**INSTRUCTIONS FOR THE TASK**
When you reproduce the entries below, keep each one exact and drop any pictures.
_ _ _ _
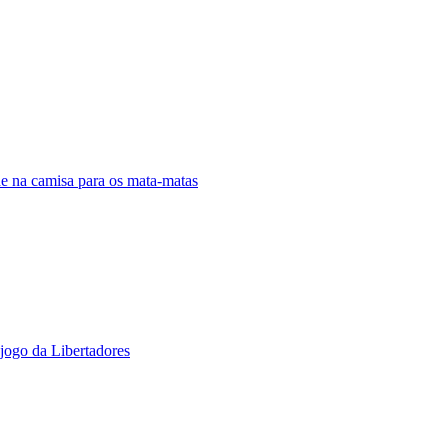
de na camisa para os mata-matas
jogo da Libertadores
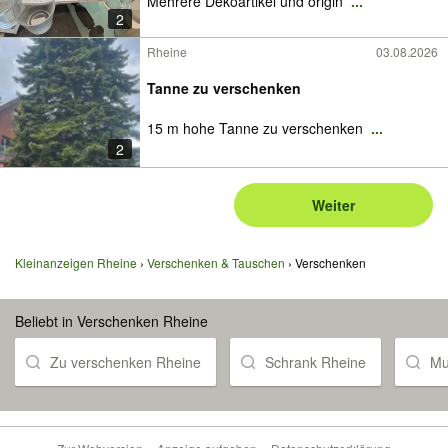
Mehrere Dekoartikel und origin
...
2
Rheine
03.08.2026
Tanne zu verschenken
15 m hohe Tanne zu verschenken
...
2
Weiter
Kleinanzeigen Rheine
Verschenken & Tauschen
Verschenken
Beliebt in Verschenken Rheine
Zu verschenken Rheine
Schrank Rheine
Mu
_ _ _ _
**YOUR RESPONSE**
de na camisa para os mata-matas
jogo da Libertadores
Mehrere Dekoartikel und origin
...
2
Rheine
03.08.2026
Tanne zu verschenken
15 m hohe Tanne zu verschenken
...
2
Weiter
Kleinanzeigen Rheine
Verschenken & Tauschen
Verschenken
Beliebt in Verschenken Rheine
Zu verschenken Rheine
Schrank Rheine
Mu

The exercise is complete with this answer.